Bitcoin controversial asset from the point of view of governments. Previously, the cryptocurrency has been accused that it is a means of financing criminal activities on the black market. In addition, the relatively high level of anonymity makes the authorities to worry that it is being used to Finance terrorism and money laundering.
These negative associations have stimulated attempts to regulate cryptocurrencies from the European Union. Probably, not the last role was played by the phenomenal growth of the prices and popularity of cryptocurrency, this year.
Kriptonyte market reached a record level at $ 600 billion, and bitcoin is more than half that amount. The most famous digital currency had an impressive year, which is accompanied not only by sharp jumps of the prices, but also its wider dissemination, in particular with the launch of futures
From proposition it follows that every cryptocurrency exchange must operate in accordance with the strict rules by reporting any suspicious activities and will have to follow the rules of identification of users.
According to The Telegraph, a new addition to the Fourth Directive against money-laundering States that the EU has the ability to create a «Central database, registered users’ identities and addresses of the wallets».
The proposal will be considered no earlier than 2019, when it will be discussed the effectiveness of the new rules to combat money laundering. Information about these databases will be available to authorized agencies such as National Agency for the fight against crime and agencies involved in asset recovery.
For bitcoin no more to hide?
These databases will completely break the veil of secrecy that surrounds bitcoin. It’s good for regulators, but not for users. Despite the fact that their user information may be confidential, their transactions in the blockchain are not.
In addition to cryptocurrency exchanges, regulators also monitor the ICO in an attempt to locate any instances of fraud or kiberprestupniki. The U.S. internal revenue service (IRS), in turn, tries to discover
those who shy away from paying taxes on profits made from trading digital currencies. It is engaged in and tax controller of India.
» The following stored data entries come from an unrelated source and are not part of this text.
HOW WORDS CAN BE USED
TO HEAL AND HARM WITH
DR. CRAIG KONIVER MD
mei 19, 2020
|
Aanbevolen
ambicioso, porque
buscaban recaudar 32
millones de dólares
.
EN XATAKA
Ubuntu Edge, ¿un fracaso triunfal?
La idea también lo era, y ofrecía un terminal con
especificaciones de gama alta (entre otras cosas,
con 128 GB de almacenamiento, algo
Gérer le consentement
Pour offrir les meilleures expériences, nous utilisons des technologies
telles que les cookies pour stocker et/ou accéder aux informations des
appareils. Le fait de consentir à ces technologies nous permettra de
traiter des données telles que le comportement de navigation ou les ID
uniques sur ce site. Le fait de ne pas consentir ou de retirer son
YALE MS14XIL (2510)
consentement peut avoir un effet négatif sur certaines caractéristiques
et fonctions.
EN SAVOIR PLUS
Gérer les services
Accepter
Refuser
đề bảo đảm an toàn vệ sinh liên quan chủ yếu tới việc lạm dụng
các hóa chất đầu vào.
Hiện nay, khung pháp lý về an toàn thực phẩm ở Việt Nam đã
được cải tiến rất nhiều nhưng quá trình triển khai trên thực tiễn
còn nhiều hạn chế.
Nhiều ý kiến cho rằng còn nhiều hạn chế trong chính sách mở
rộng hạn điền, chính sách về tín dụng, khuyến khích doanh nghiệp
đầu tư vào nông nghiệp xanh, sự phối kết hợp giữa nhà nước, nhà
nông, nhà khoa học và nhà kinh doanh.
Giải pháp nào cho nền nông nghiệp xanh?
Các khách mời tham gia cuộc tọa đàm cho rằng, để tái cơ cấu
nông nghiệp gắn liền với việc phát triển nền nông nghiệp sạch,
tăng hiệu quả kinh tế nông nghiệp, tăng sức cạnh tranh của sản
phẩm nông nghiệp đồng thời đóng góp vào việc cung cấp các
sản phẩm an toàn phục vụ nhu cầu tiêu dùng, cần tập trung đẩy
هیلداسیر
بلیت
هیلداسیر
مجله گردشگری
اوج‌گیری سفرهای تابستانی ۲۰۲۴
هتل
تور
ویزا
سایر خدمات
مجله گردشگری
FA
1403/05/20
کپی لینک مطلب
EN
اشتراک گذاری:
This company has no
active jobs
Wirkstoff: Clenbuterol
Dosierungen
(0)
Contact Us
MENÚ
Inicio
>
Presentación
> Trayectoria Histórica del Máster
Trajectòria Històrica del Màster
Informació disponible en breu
The irony is that a huge increase in the popularity of bitcoin can be a deterrent to cybercriminals, as the network is under high pressure, which leads to delays in transaction processing and high commissions.
Exchanges can accept
Experts believe that cryptocurrency exchanges will agree with the new regulations and will continue its work. Jacek Czarnecki (Jacek drew Mego), a lawyer specializing in digital currencies in the Polish law firm Wardynski & Partners, said:
«The new regulatory framework can bring order in a rather chaotic world of cryptocurrencies and improve the relationship between the world of the blockchain and the traditional financial systems.»
Impact of these plans on the popularity of the cryptocurrency and its price, it is difficult to say. In any case, the new rules will not come into force within the EU in the next couple of years, and in that time the cryptocurrency environment and the world economy as a whole may undergo a big change.